### Work order
Which of the lines in the data mention the string "PMCleanView"? List them all.

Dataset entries
<<<<
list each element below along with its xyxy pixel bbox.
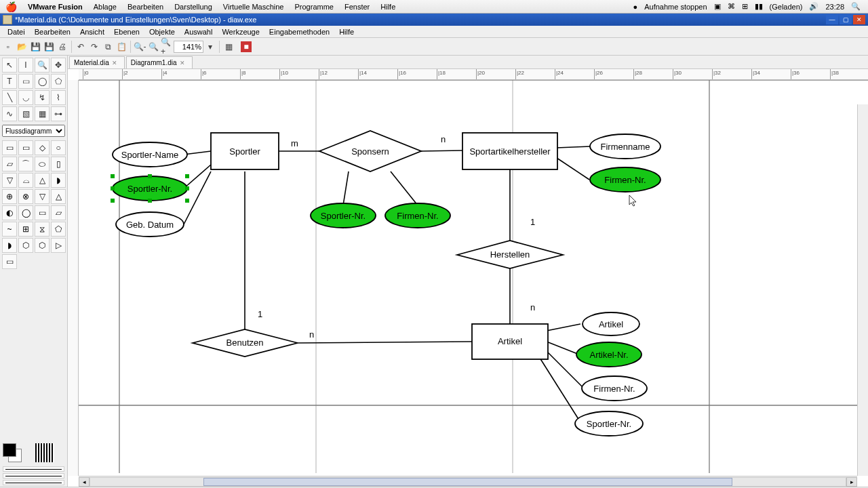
record-icon[interactable]: ● — [633, 3, 638, 11]
zoom-out-button[interactable]: 🔍- — [134, 41, 146, 53]
menu-programme[interactable]: Programme — [290, 3, 339, 11]
shape-seq-access[interactable]: ◯ — [18, 205, 33, 220]
dia-menu-auswahl[interactable]: Auswahl — [180, 28, 218, 36]
apple-menu-icon[interactable]: 🍎 — [5, 1, 17, 12]
tool-bezier[interactable]: ∿ — [2, 106, 17, 121]
record-stop-label[interactable]: Aufnahme stoppen — [644, 3, 707, 11]
tab-diagramm1[interactable]: Diagramm1.dia✕ — [126, 56, 193, 68]
save-button[interactable]: 💾 — [29, 41, 41, 53]
shape-database[interactable]: ⌓ — [18, 173, 33, 188]
tool-connector[interactable]: ⊶ — [51, 106, 66, 121]
shape-tape[interactable]: ~ — [2, 222, 17, 237]
open-button[interactable]: 📂 — [16, 41, 28, 53]
canvas[interactable]: Sportler Sportartikelhersteller Artikel … — [79, 80, 868, 476]
close-icon[interactable]: ✕ — [112, 60, 117, 66]
dia-menu-eingabemethoden[interactable]: Eingabemethoden — [264, 28, 334, 36]
dia-menu-ebenen[interactable]: Ebenen — [109, 28, 144, 36]
paste-button[interactable]: 📋 — [115, 41, 127, 53]
shape-limits[interactable]: ⬡ — [18, 238, 33, 253]
vertical-scrollbar[interactable] — [857, 104, 868, 476]
tool-zigzag[interactable]: ↯ — [35, 90, 50, 105]
shape-process[interactable]: ▭ — [2, 140, 17, 155]
scroll-thumb[interactable] — [203, 478, 732, 486]
shape-preparation[interactable]: ⬡ — [35, 238, 50, 253]
tray-icon-1[interactable]: ▣ — [714, 2, 721, 11]
new-button[interactable]: ▫ — [2, 41, 14, 53]
window-close-button[interactable]: ✕ — [853, 15, 865, 24]
tool-pan[interactable]: ✥ — [51, 58, 66, 73]
dia-menu-objekte[interactable]: Objekte — [144, 28, 180, 36]
shape-off-page[interactable]: ⬠ — [51, 222, 66, 237]
tool-polygon[interactable]: ⬠ — [51, 74, 66, 89]
window-minimize-button[interactable]: — — [826, 15, 838, 24]
copy-button[interactable]: ⧉ — [102, 41, 114, 53]
print-button[interactable]: 🖨 — [56, 41, 68, 53]
menu-hilfe[interactable]: Hilfe — [375, 3, 401, 11]
volume-icon[interactable]: 🔊 — [809, 2, 818, 11]
sheet-select[interactable]: Flussdiagramm — [2, 125, 65, 137]
dia-menu-hilfe[interactable]: Hilfe — [334, 28, 359, 36]
zoom-dropdown[interactable]: ▾ — [204, 41, 216, 53]
menu-fenster[interactable]: Fenster — [339, 3, 375, 11]
shape-extra[interactable]: ▭ — [2, 254, 17, 269]
tool-image[interactable]: ▧ — [18, 106, 33, 121]
shape-display[interactable]: ◗ — [51, 173, 66, 188]
tool-text[interactable]: T — [2, 74, 17, 89]
shape-manual-input[interactable]: △ — [35, 173, 50, 188]
shape-manual-op[interactable]: ▽ — [2, 173, 17, 188]
shape-terminal[interactable]: ⬭ — [35, 157, 50, 171]
shape-collate[interactable]: ⧖ — [35, 222, 50, 237]
shape-connector[interactable]: ○ — [51, 140, 66, 155]
spotlight-icon[interactable]: 🔍 — [851, 2, 861, 11]
tab-material[interactable]: Material.dia✕ — [69, 56, 125, 68]
redo-button[interactable]: ↷ — [88, 41, 100, 53]
shape-predef[interactable]: ▯ — [51, 157, 66, 171]
tray-icon-2[interactable]: ⌘ — [728, 2, 735, 11]
tool-arc[interactable]: ◡ — [18, 90, 33, 105]
tool-pointer[interactable]: ↖ — [2, 58, 17, 73]
menu-ablage[interactable]: Ablage — [88, 3, 122, 11]
app-menu[interactable]: VMware Fusion — [22, 3, 88, 11]
tool-outline[interactable]: ▦ — [35, 106, 50, 121]
zoom-input[interactable] — [174, 41, 203, 53]
shape-data[interactable]: ▱ — [2, 157, 17, 171]
tool-polyline[interactable]: ⌇ — [51, 90, 66, 105]
shape-decision[interactable]: ◇ — [35, 140, 50, 155]
tool-text-edit[interactable]: I — [18, 58, 33, 73]
horizontal-scrollbar[interactable]: ◂ ▸ — [79, 476, 857, 487]
stop-button[interactable]: ■ — [241, 41, 252, 52]
tray-icon-3[interactable]: ⊞ — [742, 2, 748, 11]
shape-extract[interactable]: △ — [51, 189, 66, 204]
saveas-button[interactable]: 💾 — [43, 41, 55, 53]
shape-card[interactable]: ▱ — [51, 205, 66, 220]
shape-delay[interactable]: ◗ — [2, 238, 17, 253]
shape-merge[interactable]: ▽ — [35, 189, 50, 204]
undo-button[interactable]: ↶ — [75, 41, 87, 53]
tool-box[interactable]: ▭ — [18, 74, 33, 89]
line-style-picker[interactable] — [0, 465, 67, 487]
dia-menu-bearbeiten[interactable]: Bearbeiten — [30, 28, 75, 36]
tool-line[interactable]: ╲ — [2, 90, 17, 105]
zoom-fit-button[interactable]: 🔍 — [147, 41, 159, 53]
menu-virtuelle-maschine[interactable]: Virtuelle Maschine — [218, 3, 290, 11]
zoom-in-button[interactable]: 🔍+ — [161, 41, 173, 53]
dia-menu-datei[interactable]: Datei — [3, 28, 30, 36]
tool-ellipse[interactable]: ◯ — [35, 74, 50, 89]
dia-menu-werkzeuge[interactable]: Werkzeuge — [217, 28, 264, 36]
pattern-swatch[interactable] — [35, 443, 54, 462]
close-icon[interactable]: ✕ — [180, 60, 185, 66]
shape-document[interactable]: ⌒ — [18, 157, 33, 171]
shape-trans[interactable]: ▷ — [51, 238, 66, 253]
shape-sort[interactable]: ⊗ — [18, 189, 33, 204]
window-maximize-button[interactable]: ▢ — [840, 15, 852, 24]
battery-icon[interactable]: ▮▮ — [755, 2, 763, 11]
shape-subprocess[interactable]: ▭ — [18, 140, 33, 155]
snap-button[interactable]: ▦ — [222, 41, 235, 53]
shape-direct-data[interactable]: ▭ — [35, 205, 50, 220]
color-swatch[interactable] — [3, 443, 22, 462]
window-titlebar[interactable]: *Material.dia (C:\Dokumente und Einstell… — [0, 14, 868, 26]
shape-internal[interactable]: ⊞ — [18, 222, 33, 237]
shape-stored-data[interactable]: ◐ — [2, 205, 17, 220]
scroll-right-button[interactable]: ▸ — [846, 477, 857, 487]
scroll-left-button[interactable]: ◂ — [79, 477, 90, 487]
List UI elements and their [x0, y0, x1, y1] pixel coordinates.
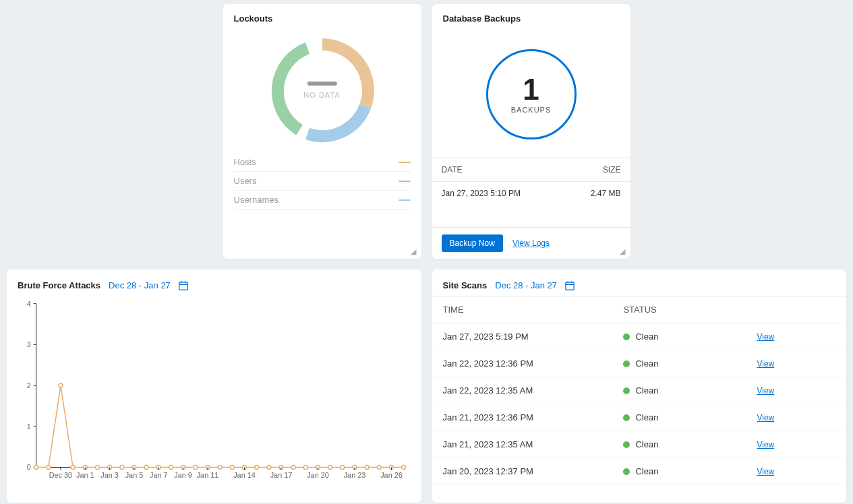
- legend-label: Usernames: [234, 195, 278, 205]
- svg-point-40: [328, 466, 332, 470]
- scan-row-status: Clean: [623, 412, 757, 422]
- svg-text:4: 4: [27, 300, 31, 308]
- backups-table-head: DATE SIZE: [432, 158, 630, 182]
- resize-handle-icon[interactable]: ◢: [620, 248, 626, 255]
- lockouts-title: Lockouts: [223, 4, 421, 30]
- svg-point-35: [267, 466, 271, 470]
- svg-point-38: [303, 466, 307, 470]
- resize-handle-icon[interactable]: ◢: [411, 248, 417, 255]
- svg-text:Jan 9: Jan 9: [174, 471, 192, 479]
- brute-force-card: Brute Force Attacks Dec 28 - Jan 27 0123…: [7, 270, 421, 503]
- scan-row-time: Jan 22, 2023 12:36 PM: [443, 358, 624, 369]
- svg-text:0: 0: [27, 463, 31, 471]
- lockouts-nodata-label: NO DATA: [303, 91, 340, 99]
- scans-head-time: TIME: [443, 305, 624, 315]
- table-row: Jan 20, 2023 12:37 PMCleanView: [432, 458, 847, 485]
- backups-count: 1: [523, 75, 539, 104]
- svg-text:Jan 1: Jan 1: [76, 471, 94, 479]
- backups-ring: 1 BACKUPS: [486, 49, 577, 139]
- table-row: Jan 21, 2023 12:35 AMCleanView: [432, 431, 847, 458]
- svg-point-31: [218, 466, 222, 470]
- svg-text:Jan 23: Jan 23: [344, 471, 366, 479]
- status-dot-icon: [623, 414, 630, 421]
- status-dot-icon: [623, 441, 630, 448]
- table-row: Jan 27, 2023 5:10 PM 2.47 MB: [432, 182, 630, 205]
- scan-view-link[interactable]: View: [757, 467, 774, 476]
- scan-view-link[interactable]: View: [757, 440, 774, 449]
- svg-rect-74: [571, 281, 572, 283]
- backups-head-size: SIZE: [603, 165, 621, 175]
- svg-point-19: [71, 466, 75, 470]
- svg-point-23: [120, 466, 124, 470]
- legend-swatch-hosts: [399, 162, 411, 163]
- svg-text:Jan 7: Jan 7: [150, 471, 168, 479]
- svg-point-46: [402, 466, 406, 470]
- calendar-icon[interactable]: [565, 281, 575, 290]
- legend-label: Hosts: [234, 157, 256, 167]
- lockouts-legend: Hosts Users Usernames: [223, 150, 421, 210]
- svg-point-41: [341, 466, 345, 470]
- svg-text:Dec 30: Dec 30: [49, 471, 72, 479]
- site-scans-range: Dec 28 - Jan 27: [495, 280, 557, 290]
- svg-rect-73: [568, 281, 568, 283]
- scan-row-status: Clean: [623, 358, 757, 369]
- scan-row-status: Clean: [623, 439, 757, 449]
- site-scans-table[interactable]: TIME STATUS Jan 27, 2023 5:19 PMCleanVie…: [432, 296, 847, 490]
- status-dot-icon: [623, 387, 630, 394]
- status-dot-icon: [623, 360, 630, 367]
- scan-row-time: Jan 20, 2023 12:37 PM: [443, 466, 624, 476]
- svg-rect-2: [181, 281, 181, 283]
- svg-point-21: [96, 466, 100, 470]
- view-logs-link[interactable]: View Logs: [512, 239, 550, 248]
- scan-row-time: Jan 27, 2023 5:19 PM: [443, 332, 624, 342]
- scan-view-link[interactable]: View: [757, 413, 774, 422]
- brute-force-title: Brute Force Attacks: [18, 280, 100, 290]
- legend-row-hosts: Hosts: [234, 153, 411, 172]
- svg-rect-3: [185, 281, 185, 283]
- status-dot-icon: [623, 334, 630, 340]
- svg-point-27: [169, 466, 173, 470]
- scan-view-link[interactable]: View: [757, 359, 774, 369]
- lockouts-card: Lockouts NO DATA Hosts Users: [223, 4, 421, 259]
- svg-point-44: [377, 466, 381, 470]
- legend-row-usernames: Usernames: [234, 191, 411, 210]
- table-row: Jan 27, 2023 5:19 PMCleanView: [432, 323, 847, 350]
- svg-text:Jan 26: Jan 26: [380, 471, 403, 479]
- svg-point-32: [230, 466, 234, 470]
- table-row: Jan 22, 2023 12:36 PMCleanView: [432, 350, 847, 377]
- lockouts-donut: NO DATA: [223, 30, 421, 150]
- svg-point-34: [255, 466, 259, 470]
- calendar-icon[interactable]: [179, 281, 188, 290]
- svg-text:2: 2: [27, 381, 31, 389]
- status-dot-icon: [623, 468, 630, 475]
- legend-swatch-usernames: [399, 199, 411, 201]
- svg-text:Jan 14: Jan 14: [233, 471, 256, 479]
- svg-rect-0: [179, 282, 187, 289]
- backup-now-button[interactable]: Backup Now: [442, 234, 503, 252]
- svg-point-29: [194, 466, 198, 470]
- brute-force-range: Dec 28 - Jan 27: [109, 280, 171, 290]
- svg-point-17: [47, 466, 51, 470]
- svg-text:Jan 5: Jan 5: [125, 471, 144, 479]
- svg-point-25: [144, 466, 148, 470]
- legend-label: Users: [234, 176, 257, 186]
- svg-rect-71: [566, 282, 574, 289]
- backups-count-label: BACKUPS: [511, 106, 552, 114]
- site-scans-head: TIME STATUS: [432, 296, 847, 323]
- svg-text:3: 3: [27, 340, 31, 348]
- svg-point-37: [291, 466, 295, 470]
- backups-table[interactable]: DATE SIZE Jan 27, 2023 5:10 PM 2.47 MB: [432, 158, 630, 227]
- backups-title: Database Backups: [432, 4, 630, 30]
- scan-row-status: Clean: [623, 332, 757, 342]
- scans-head-status: STATUS: [623, 305, 757, 315]
- scan-row-status: Clean: [623, 385, 757, 396]
- site-scans-card: Site Scans Dec 28 - Jan 27 TIME STATUS J…: [432, 270, 847, 503]
- backups-head-date: DATE: [442, 165, 463, 175]
- legend-swatch-users: [399, 181, 411, 182]
- backup-row-size: 2.47 MB: [591, 189, 621, 198]
- scan-view-link[interactable]: View: [757, 332, 774, 342]
- brute-force-chart: 01234Dec 30Jan 1Jan 3Jan 5Jan 7Jan 9Jan …: [7, 296, 421, 484]
- svg-text:Jan 11: Jan 11: [197, 471, 219, 479]
- scan-row-status: Clean: [623, 466, 757, 476]
- scan-view-link[interactable]: View: [757, 386, 774, 396]
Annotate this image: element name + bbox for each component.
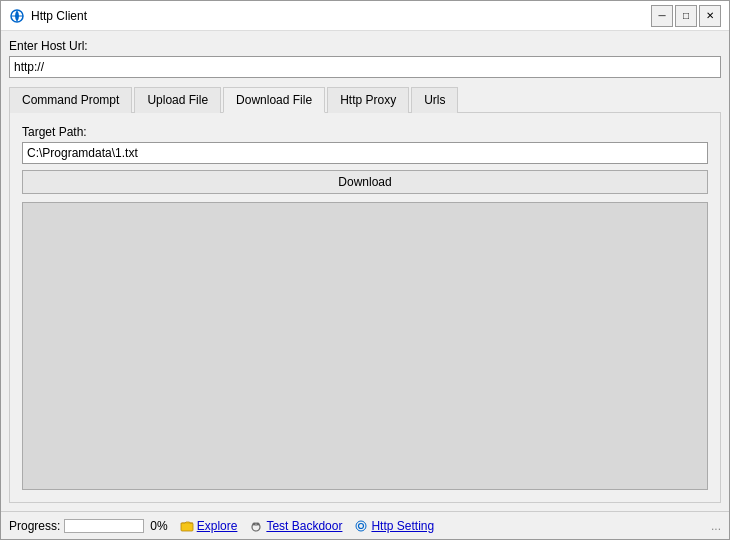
>>>>
### Worked solution
- table-row: Jan 20, 2023 12:37 PMCleanView: [432, 458, 847, 485]
- table-row: Jan 27, 2023 5:19 PMCleanView: [432, 323, 847, 350]
- table-row: Jan 22, 2023 12:36 PMCleanView: [432, 350, 847, 377]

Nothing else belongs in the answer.